Vuelve uno a las plazas donde jugaba de niño y las encuentra totalmente transformadas: lo que eran antes superficies de arena rodeadas de setos de boj o sombreadas por frondosos plátanos se han convertido en terrazas de cafés o restaurantes que van poco a poco invadiéndolo todo.

Algo parecido ocurre en las calles que le eran a uno familiares y donde mesas y sillas, con sus aparatosas sombrillas portadoras de publicidad, apenas dejan circular ahora al viandante.

En otros lugares públicos, poderosas empresas de telefonía móvil o de cualquier otro sector instalan enormes tribunas desde donde resuenan a través de altavoces la música más estrepitosa, que sólo se interrumpe de vez en cuando para dar paso a machacones mensajes publicitarios de la firma patrocinadora.

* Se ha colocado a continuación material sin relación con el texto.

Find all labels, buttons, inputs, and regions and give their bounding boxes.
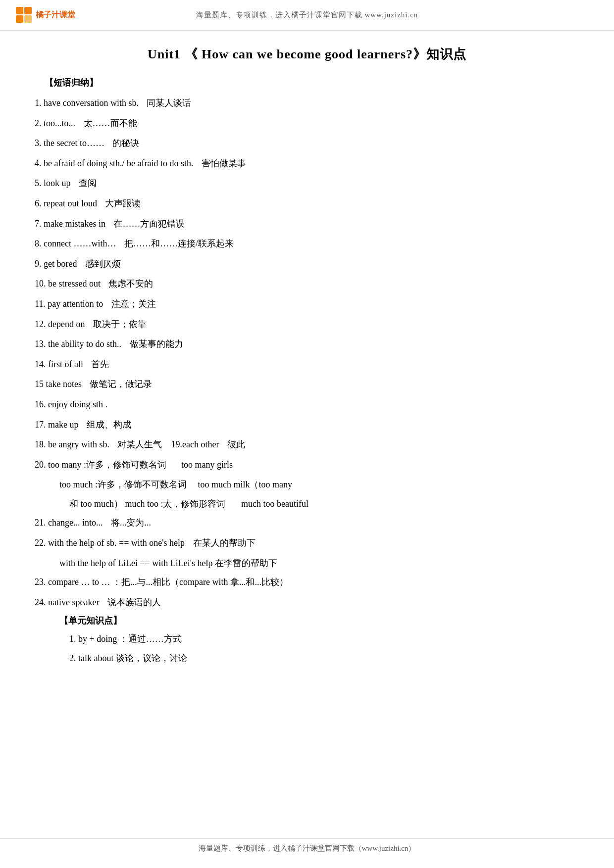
list-item: 15 take notes 做笔记，做记录 [30,377,584,392]
phrase-num: 11. [35,299,46,309]
phrase-en: take notes [46,379,82,389]
list-item: 8. connect ……with… 把……和……连接/联系起来 [30,236,584,251]
phrase-en: connect ……with… [44,239,116,248]
svg-rect-0 [16,7,23,14]
list-item: 7. make mistakes in 在……方面犯错误 [30,216,584,232]
sub-phrase-text: too much :许多，修饰不可数名词 [59,480,187,489]
phrase-list-2: 21. change... into... 将...变为... 22. with… [30,515,584,550]
phrase-num: 24. [35,597,46,607]
phrase-en: repeat out loud [44,198,97,208]
phrase-zh: 大声跟读 [105,198,141,208]
phrase-num: 5. [35,178,42,188]
list-item: 21. change... into... 将...变为... [30,515,584,530]
footer-text: 海量题库、专项训练，进入橘子汁课堂官网下载（www.juzizhi.cn） [199,844,416,852]
phrase-num: 8. [35,239,42,248]
phrase-num: 23. [35,577,46,587]
phrase-num: 21. [35,518,46,528]
phrase-en: the secret to…… [44,138,104,148]
phrase-zh: 的秘诀 [112,138,139,148]
phrase-en: change... into... [48,518,102,528]
phrase-en: make mistakes in [44,219,105,229]
phrase-num: 17. [35,420,46,430]
section1-header: 【短语归纳】 [45,77,584,89]
phrase-zh: 首先 [91,359,109,369]
phrase-en: native speaker [48,597,99,607]
phrase-num: 14. [35,359,46,369]
list-item: 1. have conversation with sb. 同某人谈话 [30,96,584,111]
page-title: Unit1 《 How can we become good learners?… [30,46,584,63]
phrase-num: 15 [35,379,44,389]
list-item: 4. be afraid of doing sth./ be afraid to… [30,156,584,171]
phrase-en: look up [44,178,71,188]
phrase-zh: 做某事的能力 [130,339,183,349]
phrase-num: 10. [35,279,46,289]
list-item: 3. the secret to…… 的秘诀 [30,136,584,151]
phrase-zh: 做笔记，做记录 [90,379,152,389]
phrase-zh: 说本族语的人 [107,597,161,607]
phrase-zh: 将...变为... [111,518,151,528]
list-item: 14. first of all 首先 [30,357,584,372]
list-item: 10. be stressed out 焦虑不安的 [30,276,584,291]
main-content: Unit1 《 How can we become good learners?… [0,31,614,700]
list-item: 13. the ability to do sth.. 做某事的能力 [30,337,584,352]
phrase-zh: 焦虑不安的 [108,279,153,289]
header: 橘子汁课堂 海量题库、专项训练，进入橘子汁课堂官网下载 www.juzizhi.… [0,0,614,31]
phrase-zh: 太……而不能 [84,118,137,128]
phrase-zh: too many girls [175,460,233,470]
svg-rect-2 [16,15,23,23]
sub-phrase-example: much too beautiful [228,499,308,509]
phrase-num: 20. [35,460,46,470]
phrase-en: get bored [44,259,77,269]
logo-area: 橘子汁课堂 [15,6,75,24]
phrase-zh: 组成、构成 [87,420,131,430]
phrase-num: 2. [69,653,76,663]
phrase-en: first of all [48,359,83,369]
phrase-num: 1. [69,634,76,644]
footer: 海量题库、专项训练，进入橘子汁课堂官网下载（www.juzizhi.cn） [0,838,614,858]
phrase-en: enjoy doing sth . [48,399,107,409]
list-item: 24. native speaker 说本族语的人 [30,595,584,610]
phrase-en: be angry with sb. [48,439,109,449]
phrase-en: pay attention to [48,299,103,309]
phrase-num: 13. [35,339,46,349]
phrase-en: be afraid of doing sth./ be afraid to do… [44,158,193,168]
list-item: 23. compare … to … ：把...与...相比（compare w… [30,575,584,590]
phrase-zh: 在……方面犯错误 [113,219,185,229]
phrase-zh: 注意；关注 [111,299,156,309]
header-tagline: 海量题库、专项训练，进入橘子汁课堂官网下载 www.juzizhi.cn [196,10,418,20]
phrase-en: talk about 谈论，议论，讨论 [78,653,187,663]
phrase-zh: 查阅 [79,178,97,188]
sub-phrase-item: 和 too much） much too :太，修饰形容词 much too b… [30,496,584,512]
phrase-zh: 害怕做某事 [202,158,246,168]
phrase-num: 18. [35,439,46,449]
phrase-list-3: 23. compare … to … ：把...与...相比（compare w… [30,575,584,610]
phrase-zh: 同某人谈话 [147,98,191,108]
phrase-extra-en: 19.each other [164,439,219,449]
list-item: 9. get bored 感到厌烦 [30,256,584,272]
phrase-en: be stressed out [48,279,101,289]
phrase-num: 7. [35,219,42,229]
sub-phrase-text: with the help of LiLei == with LiLei's h… [59,558,277,568]
phrase-num: 16. [35,399,46,409]
list-item: 2. too...to... 太……而不能 [30,116,584,131]
phrase-list: 1. have conversation with sb. 同某人谈话 2. t… [30,96,584,472]
list-item: 18. be angry with sb. 对某人生气 19.each othe… [30,437,584,452]
sub-phrase-example: too much milk（too many [189,480,293,489]
list-item: 16. enjoy doing sth . [30,397,584,412]
sub-phrase-text: 和 too much） much too :太，修饰形容词 [69,499,225,509]
list-item: 1. by + doing ：通过……方式 [30,631,584,647]
sub-phrase-22: with the help of LiLei == with LiLei's h… [30,556,584,571]
phrase-zh: 取决于；依靠 [93,319,147,329]
list-item: 12. depend on 取决于；依靠 [30,317,584,332]
phrase-num: 9. [35,259,42,269]
phrase-en: too many :许多，修饰可数名词 [48,460,166,470]
phrase-zh: 感到厌烦 [85,259,121,269]
phrase-en: by + doing ：通过……方式 [78,634,182,644]
phrase-extra-zh: 彼此 [227,439,245,449]
phrase-en: with the help of sb. == with one's help [48,538,185,548]
list-item: 2. talk about 谈论，议论，讨论 [30,651,584,666]
logo-text: 橘子汁课堂 [36,10,75,20]
logo-icon [15,6,33,24]
phrase-num: 4. [35,158,42,168]
phrase-zh: 把……和……连接/联系起来 [124,239,234,248]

Otros espacios peatonalizados son aprovechados por clubes deportivos para hacer exhibiciones o competiciones con las que atraer al público más joven mientras que las estaciones de metro se rebautizan con el nombre de multinacionales extranjeras. Así la de la madrileña y castiza Puerta del Sol añade a su nombre tradicional el del producto de un gigante de la electrónica surcoreano.

Los Ayuntamientos necesitan cada vez más dinero para financiar sus servicios al ciudadano. Y la prestación de esos espacios públicos para fines privados parece ser una forma eficaz y sencilla de recaudar nuevos fondos.

Y por nuestra parte estamos ya tan sometidos al bombardeo de la publicidad, que nos llega a cualquier hora y desde todas partes –basta encender el teléfono móvil o acceder a internet--, tan acostumbrados estamos al incesante ruido ambiente que nos hemos vuelto insensibles a esa paulatina conversión de nuestras urbes en un gigantesco "shopping-mall".